- Task statement
Retype, exactly and with both ends included, the lines below from the one containing "Locate an element on the screen." through the end; omit the pictures.
═══
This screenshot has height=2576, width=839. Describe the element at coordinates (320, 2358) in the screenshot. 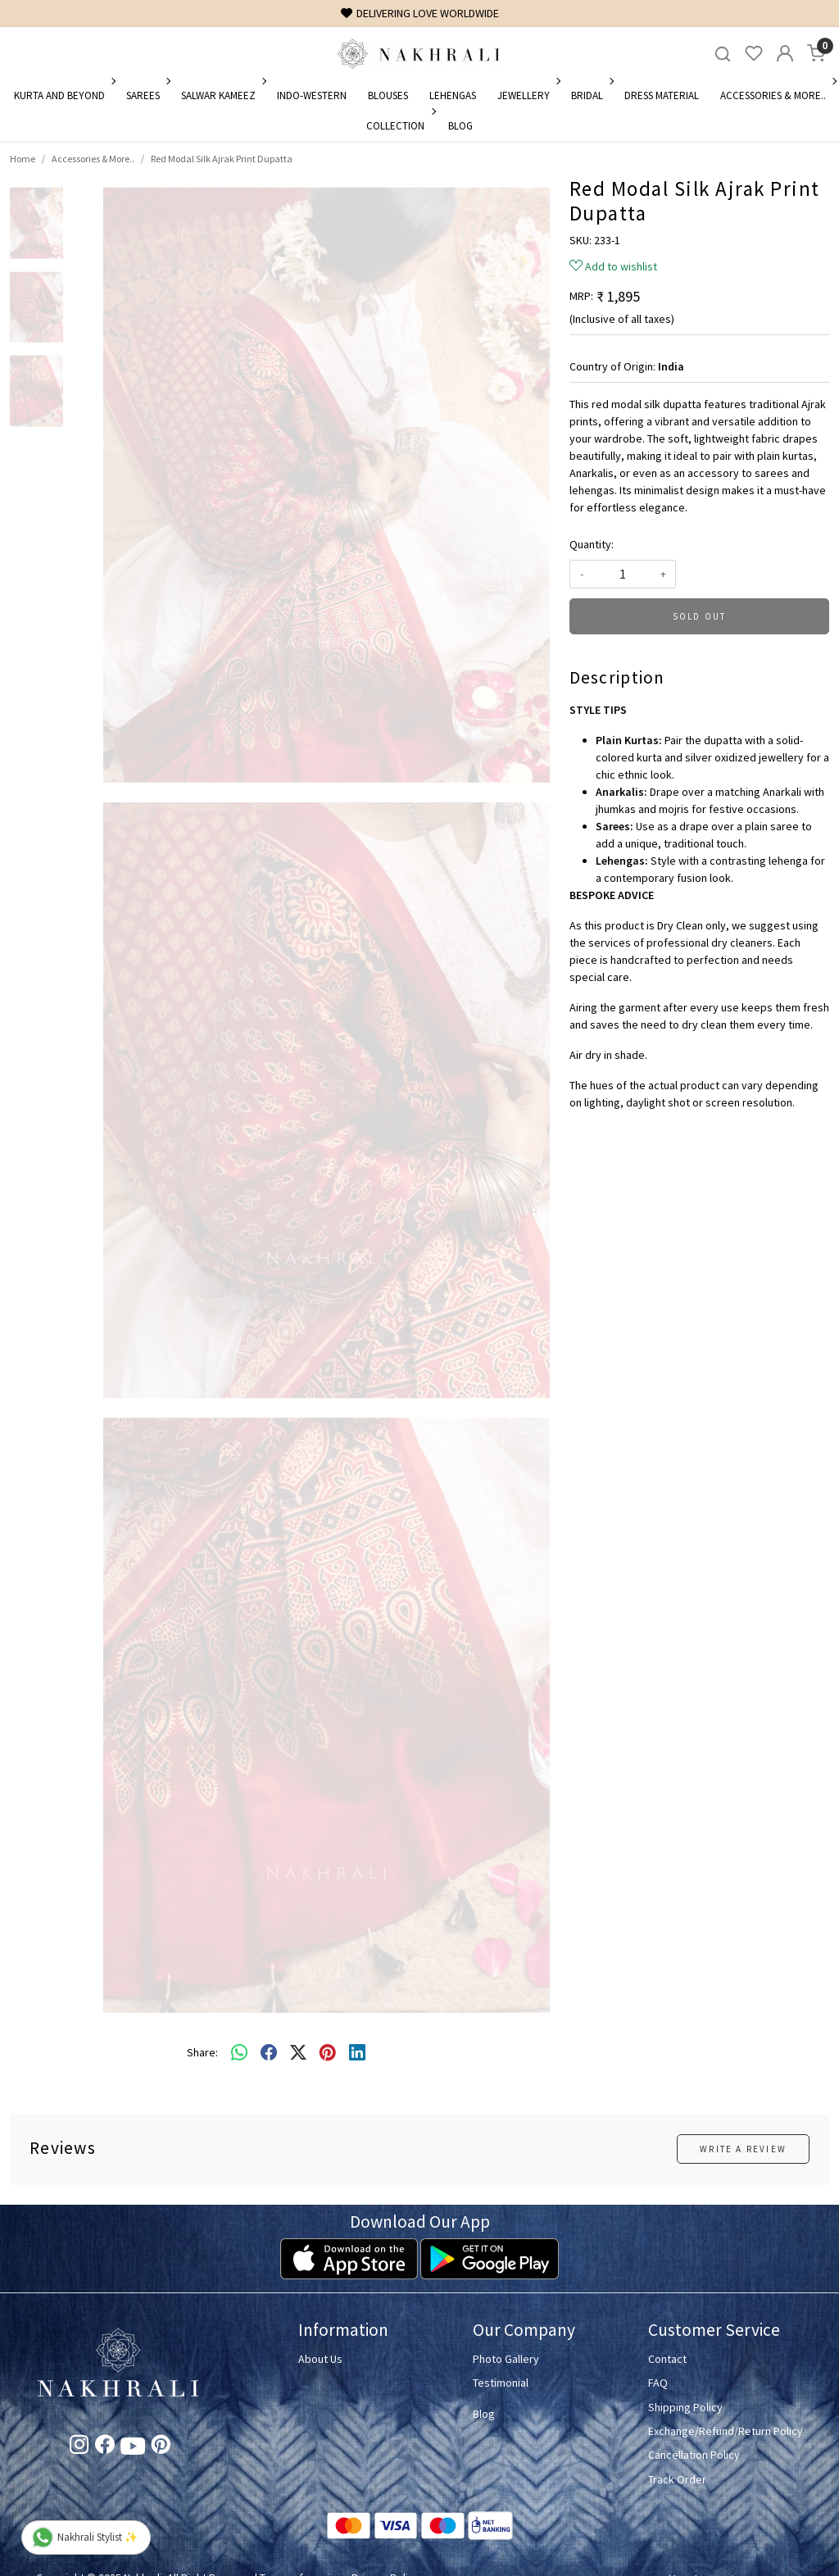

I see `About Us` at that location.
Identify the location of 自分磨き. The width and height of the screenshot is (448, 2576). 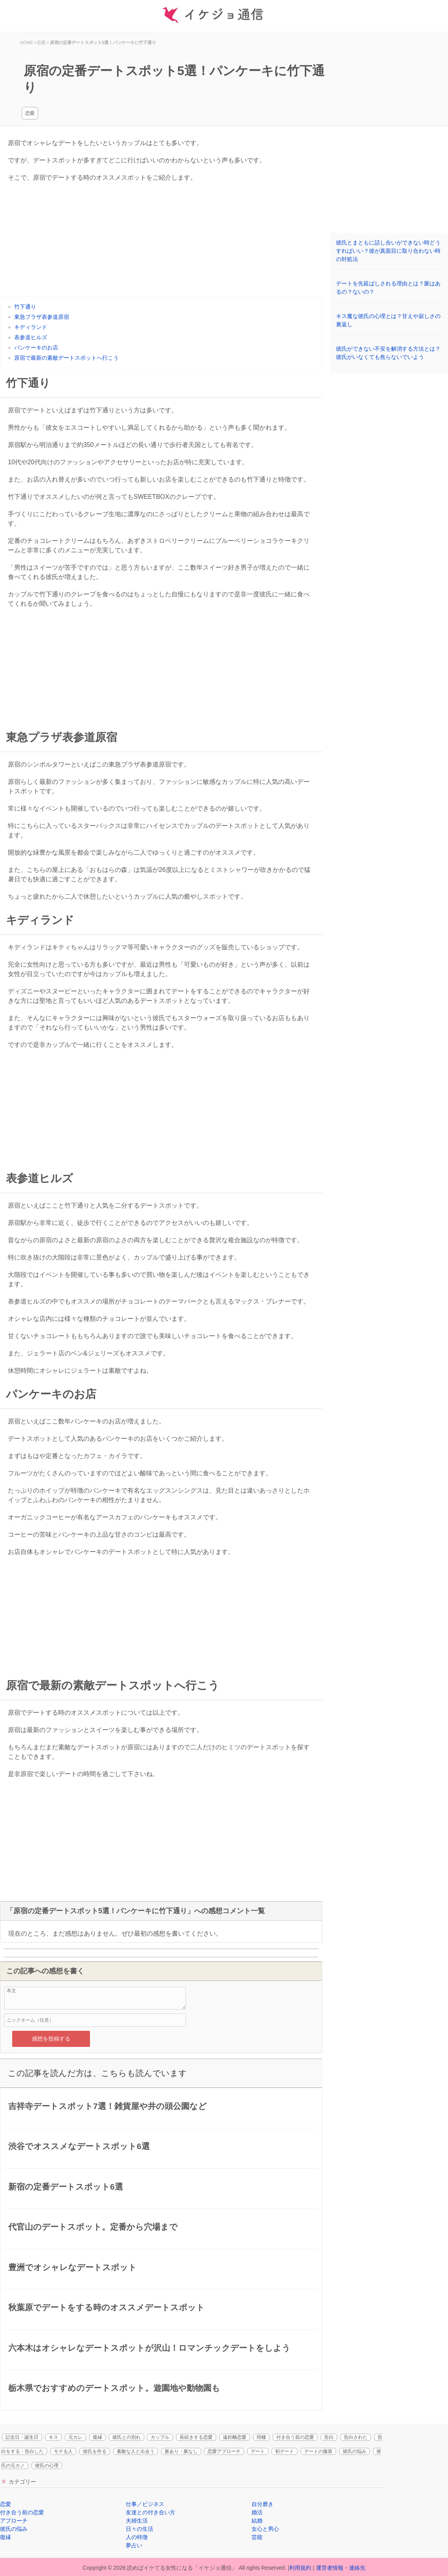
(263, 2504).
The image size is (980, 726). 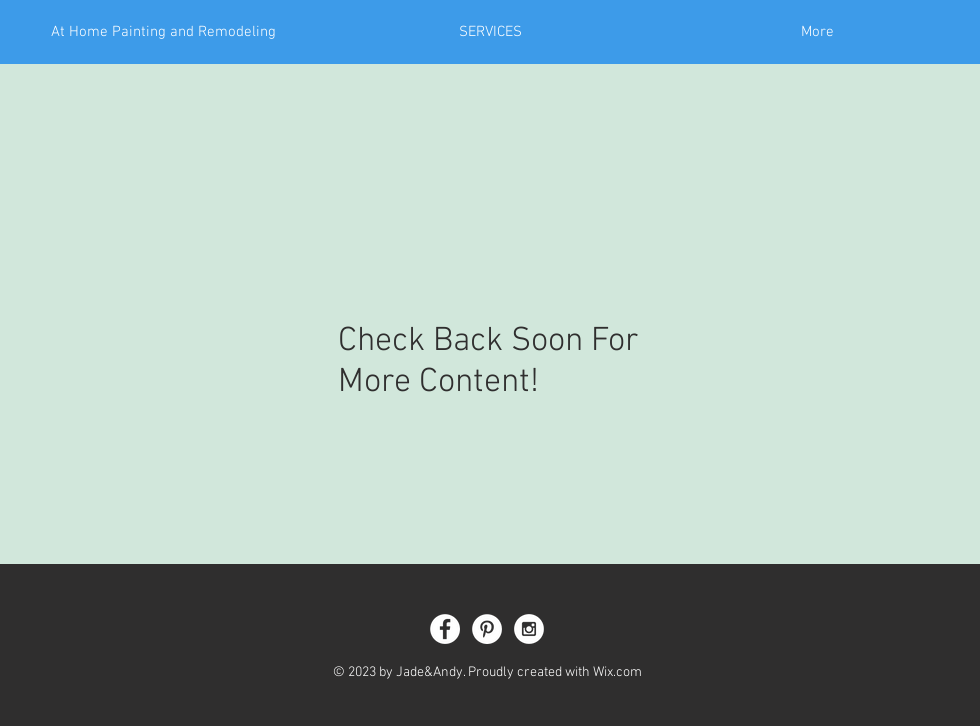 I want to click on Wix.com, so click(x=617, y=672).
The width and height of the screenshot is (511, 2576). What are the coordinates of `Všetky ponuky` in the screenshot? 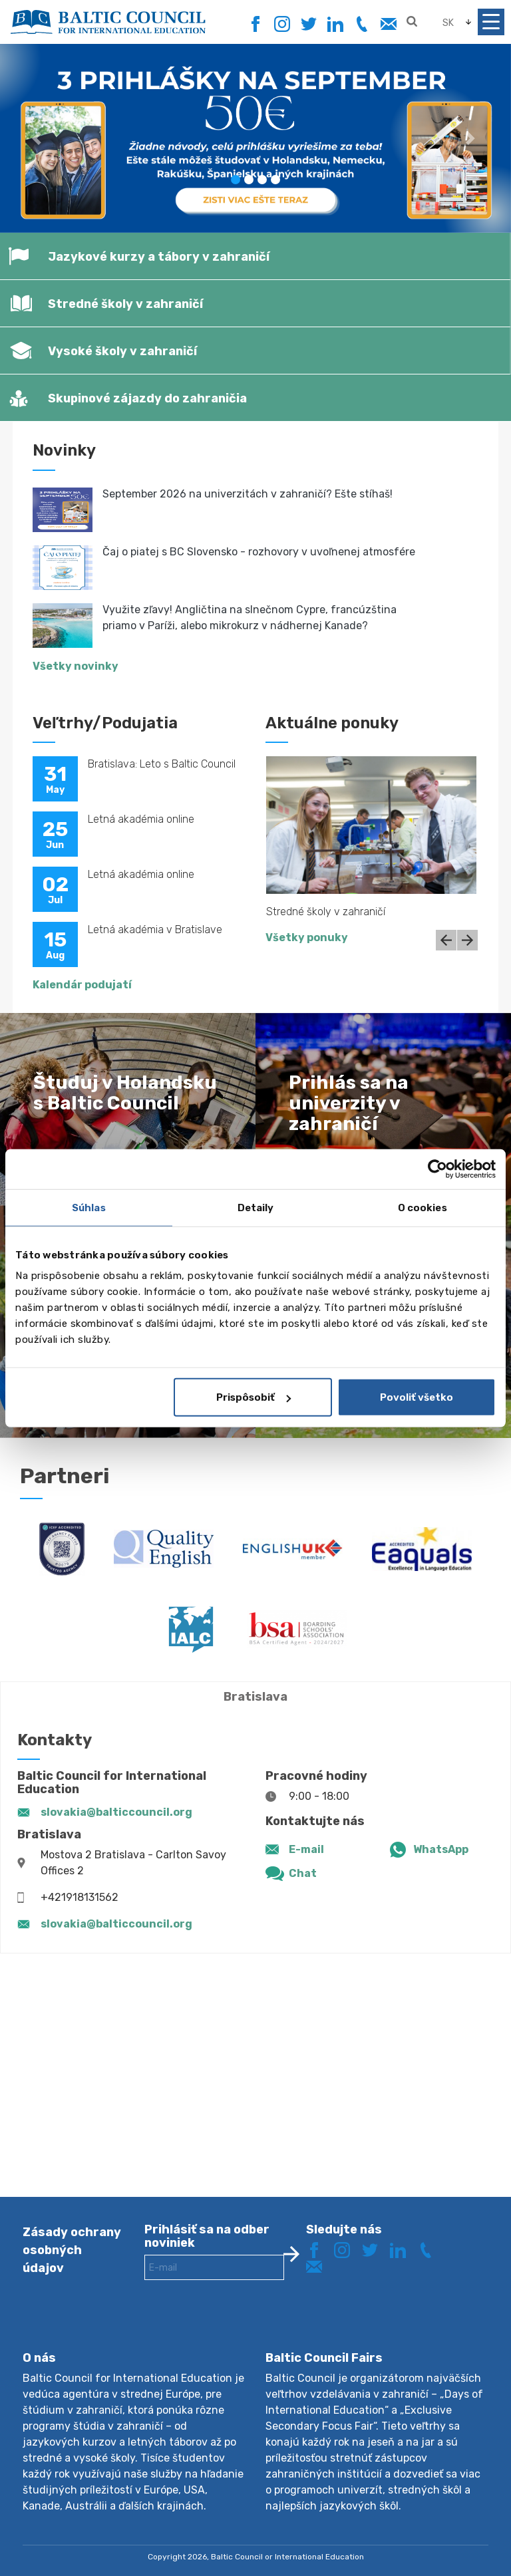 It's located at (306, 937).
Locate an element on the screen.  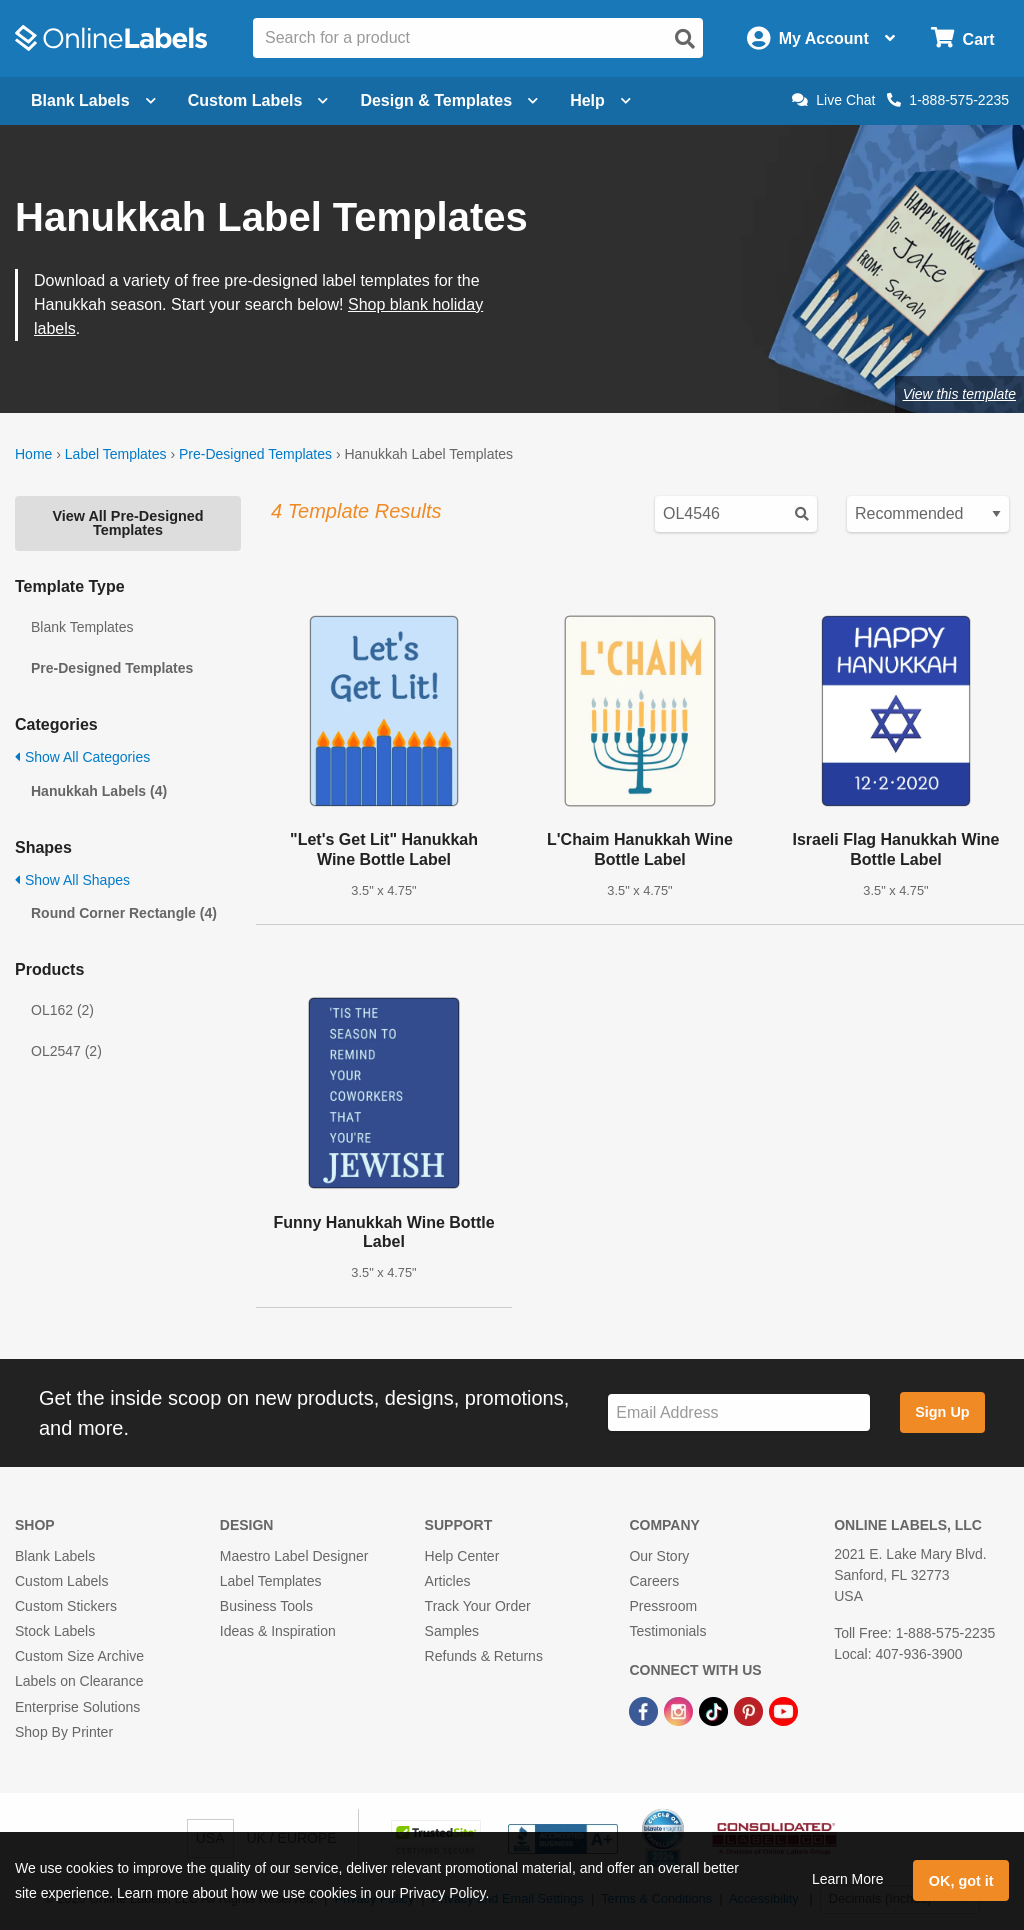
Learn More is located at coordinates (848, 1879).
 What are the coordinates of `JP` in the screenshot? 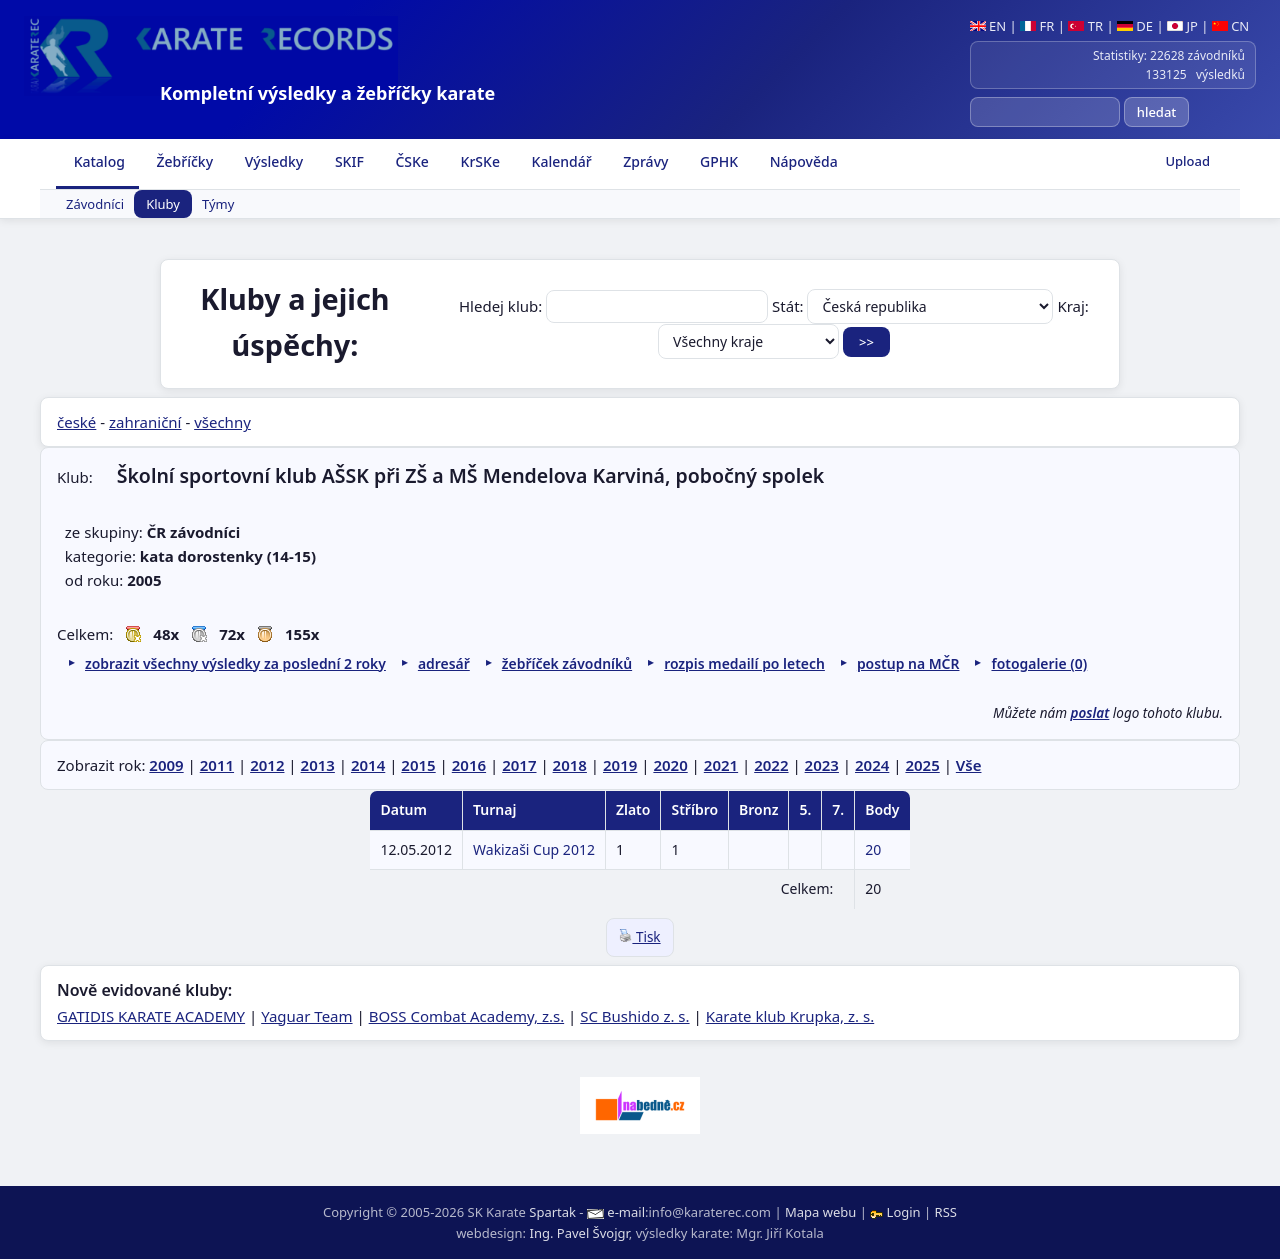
═══
- Exercise answer
Locate an element on the screen.  
Learn More is located at coordinates (848, 1879).
 What are the coordinates of `JP` in the screenshot? 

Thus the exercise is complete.